Matthew Shaver, a San Diego senior mortgage consultant with Finance of America, said the changes in rates have happened so quickly he doubts buyers could keep up.

“Rates changed so quickly that people don’t know,” he said. “They don’t get daily reports. Media will get reports at the end of a week that says rates are at an all-time low. But, two days later they have actually gone up 1 percent.”

Shaver says he is processing 33 loans at the moment but only five are for purchases and the rest are for refinances. He said he didn’t notice any change in purchase applications in the past few weeks as rates changed.

A report released March 26 by LendingTree said San Diego had the eighth largest jump in refinances in the nation out of the 50 largest cities.

The San Diego metropolitan area saw a 360 percent annual increase in refinance applications in the week ending March 5.

The Federal Reserve has said it plans to buy unlimited amounts of mortgage bonds, which is expected to calm some investor fears.

Mark Goldman, a San Diego real estate analyst and loan officer with C2 Financial Group, said closing a loan can be stressful for a lender in today’s environment.

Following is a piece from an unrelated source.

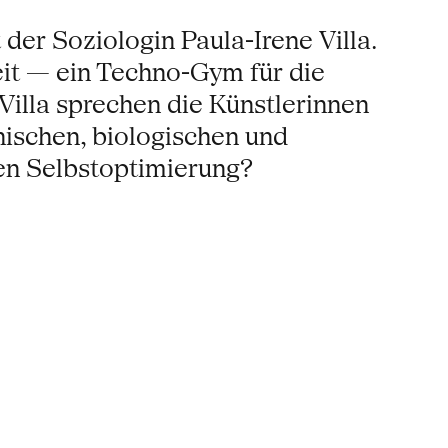
der Soziologin Paula-Irene Villa.
eit — ein Techno-Gym für die
illa sprechen die Künstlerinnen
nischen, biologischen und
ten Selbstoptimierung?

He said lenders must verify employment, but if the person is laid off after locking in a new loan, it gets canceled. Also, he said a lot of times a borrower can be counting on rental income but that can go away quickly with possible tenants losing work.

Goldman said another concern is that mortgage servicers, companies that collect monthly mortgage payments, still have to pay investors even if borrowers are granted forbearance on loans. The Mortgage Bankers Association has written a letter, according to CNBC, to the Federal Reserve chairman requesting relief for servicers who could go bankrupt if too many Americans aren’t making payments.